The Campbell Academy Blog

The last strands of devastation

Written by Colin Campbell | 16/05/21 17:00

Many, many years ago one of my best friends in dentistry was having a chat with me about ‘Sunday night feeling’. 

He was talking about that feeling in the pit of your stomach where you dread going to work on a Monday, where you realise your weekend is over (that you looked forward to for the whole week) and that you’d have to face your demons again on Monday morning, in a place or a job or with people you just didn’t want to be with. 

He told me that his Sunday night feeling was now so bad that he got it on a Saturday lunchtime. 

I remember the conversation vividly in my disbelief that things were that bad and while sometimes I understood that I’d had a lovely weekend and might like it to continue, I was so engaged with my work that it never seemed a chore to go, even when things were difficult or stressful with difficulties or problems.
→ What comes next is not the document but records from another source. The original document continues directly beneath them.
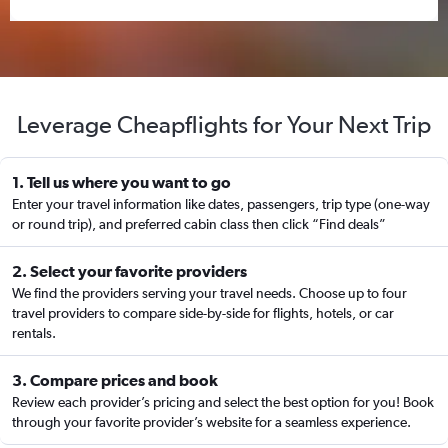
Leverage Cheapflights for Your Next Trip
1. Tell us where you want to go
Enter your travel information like dates, passengers, trip type (one-way
or round trip), and preferred cabin class then click “Find deals”
2. Select your favorite providers
We find the providers serving your travel needs. Choose up to four
travel providers to compare side-by-side for flights, hotels, or car
rentals.
3. Compare prices and book
Review each provider’s pricing and select the best option for you! Book
through your favorite provider’s website for a seamless experience.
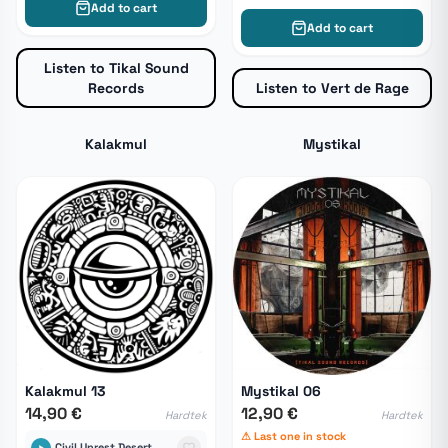
Add to cart
Add to cart
Listen to Tikal Sound
Records
Listen to Vert de Rage
Kalakmul
Mystikal
Kalakmul 13
Mystikal 06
14,90 €
12,90 €
Hardtek
Hardtek
⚠ Last one in stock
Civil Unrest Desert Storm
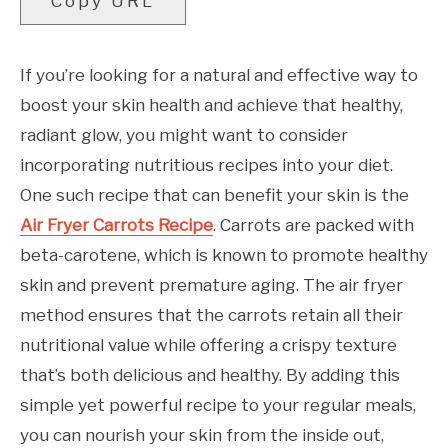
Copy URL
If you’re looking for a natural and effective way to
boost your skin health and achieve that healthy,
radiant glow, you might want to consider
incorporating nutritious recipes into your diet.
One such recipe that can benefit your skin is the
Air Fryer Carrots Recipe
. Carrots are packed with
beta-carotene, which is known to promote healthy
skin and prevent premature aging. The air fryer
method ensures that the carrots retain all their
nutritional value while offering a crispy texture
that’s both delicious and healthy. By adding this
simple yet powerful recipe to your regular meals,
you can nourish your skin from the inside out,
It was still somewhere that I’d love to spend my life. 

And then it wasn’t, not so much anymore. 

Perhaps in this post I might start to say a little bit of the truth about how difficult it was over the last 2 years, to navigate some of the craziest, most insane times of my life. 

Perhaps you’ll have to hunt for them in here, for the clues or the signs before I have the courage to tell the full tale (which I really hope to do and might come soon but then again might not). 

Throughout all of the difficulties over the past couples of years, of trying to build a new practice of the size and scale that we have and then trying to open it and then to close it and then to open it again and then to wonder whether it would have any viability at all, the hardest bit was probably the PTSD. 

That’s a story for another day but you will never understand it until you’ve felt it and looked it in the eye and watched yourself unravel in front of your very eyes, knowing all the time that it’s happening that it’s unreasonable. 

One of the worst bits though was the return of ‘Sunday night feeling’ which I haven’t had for so many years and which came back to me in the later stages of 2019 and never really left even though my practice was closed for 13 weeks. 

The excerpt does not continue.